Baysider David Yale empathizes with the millions of people across the country searching for jobs, but if he had his way, there is one person he would like to send to the unemployment line.
Last week, the man behind Occupy Bayside and the “Make Them Pay” protest at Bell Boulevard’s Citibank branch earlier this year sent a pink slip to Citigroup CEO Vikram Pandit, citing unsatisfactory performance.
“Inasmuch as your performance as fiduciary guardian of my funds, and as a member of the community, has been unsatisfactory, you are hereby notified that your services are no longer needed,” the letter read.
“I have closed two of my accounts (checking and money market) at Citibank’s Bayside NY branch effective immediately. In other words, you’re fired!” it continued.
Yale protested at his bank branch back in April, decrying the corporation’s use of overseas tax shelters. This time around, it is the number crunching of his bank’s terms that has him incensed.
“They pay .05 percent on savings accounts, so I’m only getting a few cents a month,” he said. “Then they take my money and lend it out and charge 22.9 percent on credit cards.”
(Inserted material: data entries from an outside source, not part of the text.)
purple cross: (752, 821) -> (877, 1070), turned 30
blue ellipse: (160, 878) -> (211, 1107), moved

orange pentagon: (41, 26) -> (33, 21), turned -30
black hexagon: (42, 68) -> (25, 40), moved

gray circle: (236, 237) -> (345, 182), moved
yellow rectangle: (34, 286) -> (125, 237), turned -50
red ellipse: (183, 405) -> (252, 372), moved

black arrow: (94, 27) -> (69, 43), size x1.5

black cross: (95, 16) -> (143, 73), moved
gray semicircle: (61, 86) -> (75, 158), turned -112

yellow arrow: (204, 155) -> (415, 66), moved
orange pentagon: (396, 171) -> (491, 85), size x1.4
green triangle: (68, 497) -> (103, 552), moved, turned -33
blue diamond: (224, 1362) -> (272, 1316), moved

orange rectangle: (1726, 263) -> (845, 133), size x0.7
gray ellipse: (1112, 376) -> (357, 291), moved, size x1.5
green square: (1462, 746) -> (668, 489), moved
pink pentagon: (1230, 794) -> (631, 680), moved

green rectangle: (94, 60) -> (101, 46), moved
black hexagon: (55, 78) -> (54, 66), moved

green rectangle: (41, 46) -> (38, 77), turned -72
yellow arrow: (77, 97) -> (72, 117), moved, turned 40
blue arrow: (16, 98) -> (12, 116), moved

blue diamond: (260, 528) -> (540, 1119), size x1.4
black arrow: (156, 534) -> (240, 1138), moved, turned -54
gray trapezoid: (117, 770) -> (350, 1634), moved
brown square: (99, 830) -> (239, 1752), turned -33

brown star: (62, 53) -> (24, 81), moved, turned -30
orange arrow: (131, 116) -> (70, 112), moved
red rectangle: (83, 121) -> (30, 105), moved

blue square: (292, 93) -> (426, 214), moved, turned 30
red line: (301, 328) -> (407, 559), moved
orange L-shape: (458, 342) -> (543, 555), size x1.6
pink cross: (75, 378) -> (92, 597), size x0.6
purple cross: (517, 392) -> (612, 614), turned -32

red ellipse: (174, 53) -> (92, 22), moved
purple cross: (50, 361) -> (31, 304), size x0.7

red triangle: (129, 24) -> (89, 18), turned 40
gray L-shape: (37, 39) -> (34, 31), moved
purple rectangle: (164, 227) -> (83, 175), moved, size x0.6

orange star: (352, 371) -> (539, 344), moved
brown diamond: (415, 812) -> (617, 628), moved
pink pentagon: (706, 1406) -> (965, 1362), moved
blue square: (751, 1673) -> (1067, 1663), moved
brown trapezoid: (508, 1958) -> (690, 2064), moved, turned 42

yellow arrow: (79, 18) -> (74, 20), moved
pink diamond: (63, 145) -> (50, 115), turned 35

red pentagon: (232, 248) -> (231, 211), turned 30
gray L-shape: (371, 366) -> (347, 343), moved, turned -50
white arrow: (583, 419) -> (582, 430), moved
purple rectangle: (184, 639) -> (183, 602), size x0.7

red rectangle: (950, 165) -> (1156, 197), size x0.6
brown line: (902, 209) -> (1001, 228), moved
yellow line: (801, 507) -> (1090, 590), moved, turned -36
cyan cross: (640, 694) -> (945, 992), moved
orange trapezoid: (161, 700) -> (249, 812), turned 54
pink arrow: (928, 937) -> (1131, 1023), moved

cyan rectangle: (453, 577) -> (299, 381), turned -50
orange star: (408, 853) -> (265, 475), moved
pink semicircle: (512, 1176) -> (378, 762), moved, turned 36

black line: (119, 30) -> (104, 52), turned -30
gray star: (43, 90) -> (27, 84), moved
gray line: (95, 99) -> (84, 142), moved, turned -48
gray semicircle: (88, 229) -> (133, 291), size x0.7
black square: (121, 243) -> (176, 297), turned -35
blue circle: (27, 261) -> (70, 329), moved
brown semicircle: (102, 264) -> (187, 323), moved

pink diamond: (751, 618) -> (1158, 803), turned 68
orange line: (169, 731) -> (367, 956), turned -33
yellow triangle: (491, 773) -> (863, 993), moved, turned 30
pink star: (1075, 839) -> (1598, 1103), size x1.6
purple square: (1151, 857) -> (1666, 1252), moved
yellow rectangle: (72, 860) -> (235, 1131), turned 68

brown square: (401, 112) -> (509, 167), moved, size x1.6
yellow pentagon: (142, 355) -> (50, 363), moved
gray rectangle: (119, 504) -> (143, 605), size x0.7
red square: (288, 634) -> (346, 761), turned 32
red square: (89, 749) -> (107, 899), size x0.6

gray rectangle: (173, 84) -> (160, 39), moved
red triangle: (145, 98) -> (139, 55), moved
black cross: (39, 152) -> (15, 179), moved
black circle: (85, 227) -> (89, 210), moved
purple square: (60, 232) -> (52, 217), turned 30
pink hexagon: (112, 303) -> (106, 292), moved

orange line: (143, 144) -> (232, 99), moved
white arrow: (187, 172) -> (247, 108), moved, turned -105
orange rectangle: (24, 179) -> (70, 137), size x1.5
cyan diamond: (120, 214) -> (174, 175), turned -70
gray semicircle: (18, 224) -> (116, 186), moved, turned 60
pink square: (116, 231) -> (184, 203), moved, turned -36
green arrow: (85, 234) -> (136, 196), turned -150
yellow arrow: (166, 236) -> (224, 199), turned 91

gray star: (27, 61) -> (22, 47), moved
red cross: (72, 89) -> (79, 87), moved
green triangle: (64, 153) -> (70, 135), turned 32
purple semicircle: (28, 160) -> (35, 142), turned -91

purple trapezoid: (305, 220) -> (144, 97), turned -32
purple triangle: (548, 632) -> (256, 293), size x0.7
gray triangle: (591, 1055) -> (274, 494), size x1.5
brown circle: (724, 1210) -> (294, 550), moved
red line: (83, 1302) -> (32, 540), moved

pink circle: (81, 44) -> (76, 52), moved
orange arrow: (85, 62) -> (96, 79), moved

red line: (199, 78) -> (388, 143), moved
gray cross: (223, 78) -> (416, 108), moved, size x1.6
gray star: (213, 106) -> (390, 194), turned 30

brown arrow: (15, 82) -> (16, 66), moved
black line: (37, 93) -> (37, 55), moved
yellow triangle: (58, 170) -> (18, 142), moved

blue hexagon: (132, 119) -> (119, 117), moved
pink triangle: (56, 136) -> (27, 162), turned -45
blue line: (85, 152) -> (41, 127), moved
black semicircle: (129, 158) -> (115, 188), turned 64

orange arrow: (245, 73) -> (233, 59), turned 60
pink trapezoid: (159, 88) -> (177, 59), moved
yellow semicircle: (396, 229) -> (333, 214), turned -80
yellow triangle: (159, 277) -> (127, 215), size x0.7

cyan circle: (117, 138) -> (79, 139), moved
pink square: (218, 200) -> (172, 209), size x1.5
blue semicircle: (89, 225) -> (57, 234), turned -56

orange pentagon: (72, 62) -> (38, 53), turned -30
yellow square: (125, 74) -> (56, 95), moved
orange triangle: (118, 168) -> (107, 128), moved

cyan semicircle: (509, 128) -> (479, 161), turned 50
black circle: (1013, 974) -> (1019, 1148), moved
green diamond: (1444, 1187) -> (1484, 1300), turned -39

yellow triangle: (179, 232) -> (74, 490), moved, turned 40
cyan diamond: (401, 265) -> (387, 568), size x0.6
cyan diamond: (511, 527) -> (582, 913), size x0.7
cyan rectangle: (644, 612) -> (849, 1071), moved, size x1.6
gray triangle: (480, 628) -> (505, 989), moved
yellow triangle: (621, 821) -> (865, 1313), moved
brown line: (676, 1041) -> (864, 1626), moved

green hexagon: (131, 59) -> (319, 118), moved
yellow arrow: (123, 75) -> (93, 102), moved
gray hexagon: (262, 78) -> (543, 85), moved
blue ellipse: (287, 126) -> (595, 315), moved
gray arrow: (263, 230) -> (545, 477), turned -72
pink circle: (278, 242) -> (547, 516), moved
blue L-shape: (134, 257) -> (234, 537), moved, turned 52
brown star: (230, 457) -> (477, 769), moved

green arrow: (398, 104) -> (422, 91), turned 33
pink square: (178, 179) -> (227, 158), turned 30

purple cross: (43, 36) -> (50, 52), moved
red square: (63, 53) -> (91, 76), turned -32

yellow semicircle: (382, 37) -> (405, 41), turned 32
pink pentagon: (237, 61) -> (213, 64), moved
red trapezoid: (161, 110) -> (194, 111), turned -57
“Meanwhile, I had hoped to retire sometime soon. I’m 67 years old. I have a nest egg, but the income on that nest egg is minimal because of the low interest rates.”
So Yale sent pink slips to Pandit’s home, his office and his pied-a-terre in Manhattan — all addresses he found on contact-the-ceo.com.
“It’s a very useful page,” he said, adding that he did not have plans the moment to send out any more notices of involuntary separation.
“I’m not really in the same situation with anybody else. I suppose I could sell my stock in GE, but it’s not exactly the same thing,” he said.
Yale said he recently closed out several of his Citibank accounts — he is working on closing the remaining ones — and took his money down the block to Capital One on the corner of Bell and Northern boulevards.
The activist said he could not find any information to indicate that his new bank uses overseas tax havens.
“I don’t know that they do; I haven’t seen anything reported on that,” Yale said. “They’re not angels, but I think they’re better. The staff is very community-oriented and they know who I am.”
“I was with Citi 15, 20 years and they don’t know who I am,” he said. “They didn’t even know after [the protest].”
Yale said he takes many of his cues from Occupy Wall Street, such as voting with his feet by moving money out of larger banks into smaller community banks and credit unions.
“I have some money in a bank in South Dakota. They’re making loans to farmers and homeowners,” he said. “The bank has a very high rating from the bank rating services. It’s a pretty solid bank.”
Yale said putting his money in smaller institutions serves both his personal and the public goods.
“You can see I’m a combination of altruistic and practical,” he said. “I’m pragmatic.”